The majority of business applications fall into a linear (i.e., folder, Excel spreadsheet) system because this is easily understood. In essence, these linear systems are an electronic replication of the typical management system three-ring binder. Pertinent information is there but is not easily usable. Unfortunately, systems such as these don’t often align with operational tempo, which, in reality, requires a relational model to create better access and utilization, as well as ease of use.
Case Study: Code &Compliance Elite
Code & Compliance Elite (CCE) is one example of a relational database that Kestrel recently developed and is deploying to help chemical distributors meet and manage Responsible Distribution management system requirements. The Responsible Distribution Codes of Management Practice, compliance programs, and related documents are all housed in CCE to allow for efficient tracking and documentation.
To enable ongoing compliance management, Kestrel also develops and maintains a number of tools tailored to Responsible Distribution in CCE, including:
- Document management – storage, access, and control
- Internal audit
- Corrective and Preventive Action (CPAR/CAPA)

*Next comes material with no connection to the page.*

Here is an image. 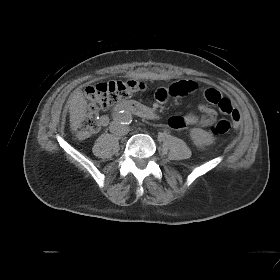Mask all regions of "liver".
<instances>
[{"label":"liver","mask_w":280,"mask_h":280,"mask_svg":"<svg viewBox=\"0 0 280 280\" xmlns=\"http://www.w3.org/2000/svg\"><path fill=\"white\" fill-rule=\"evenodd\" d=\"M70 126L76 132L86 116L87 101L80 89H76L69 100Z\"/></svg>","instance_id":"liver-1"}]
</instances>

- Task and action management
CCE employs a relational database structure with linear attributes (such as folders), where necessary. Even these folders, however, link to associated documents and owners to connect all applicable parts and procedures without requiring the user to dig through files.
Understanding and being able to evaluate components of an existing management system is key to extracting those pieces that lend themselves to relational use. When companies are able to do this, the end product is an operational management system that integrates technology with operations and meets the operational tempo of the business.